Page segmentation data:
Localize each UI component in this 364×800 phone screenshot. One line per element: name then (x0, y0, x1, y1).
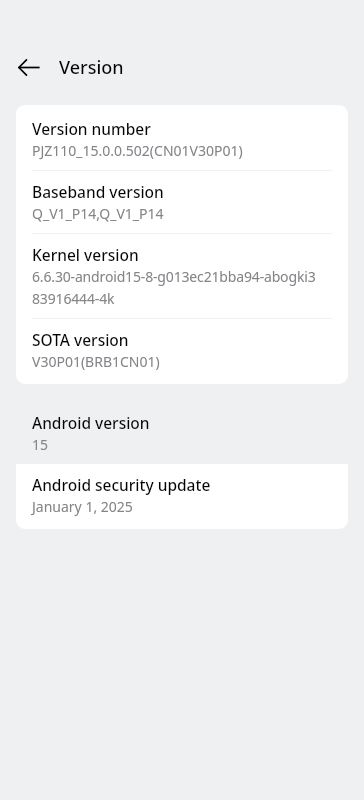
staticText: Version (59, 55, 124, 79)
button[interactable]: Kernel version (16, 234, 348, 319)
button[interactable]: Baseband version (16, 171, 348, 234)
staticText: 15 (32, 435, 49, 454)
button[interactable]: Android security update (16, 464, 348, 526)
staticText: Baseband version (32, 181, 164, 202)
staticText: January 1, 2025 (32, 497, 133, 516)
staticText: SOTA version (32, 329, 129, 350)
button[interactable]: Android version (16, 402, 348, 464)
staticText: Version number (32, 118, 151, 139)
staticText: Android security update (32, 474, 211, 495)
staticText: Android version (32, 412, 150, 433)
staticText: Q_V1_P14,Q_V1_P14 (32, 204, 164, 223)
staticText: 6.6.30-android15-8-g013ec21bba94-abogki3… (32, 267, 316, 308)
staticText: V30P01(BRB1CN01) (32, 352, 160, 371)
button[interactable]: Version number (16, 108, 348, 171)
staticText: Kernel version (32, 244, 139, 265)
staticText: PJZ110_15.0.0.502(CN01V30P01) (32, 141, 243, 160)
button[interactable]: Back (17, 55, 41, 79)
button[interactable]: SOTA version (16, 319, 348, 381)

TASK PROMPT: Wherever the string "Kernel" appears in the entries above, list that line.

RESULT BELOW:
button[interactable]: Kernel version (16, 234, 348, 319)
staticText: Kernel version (32, 244, 139, 265)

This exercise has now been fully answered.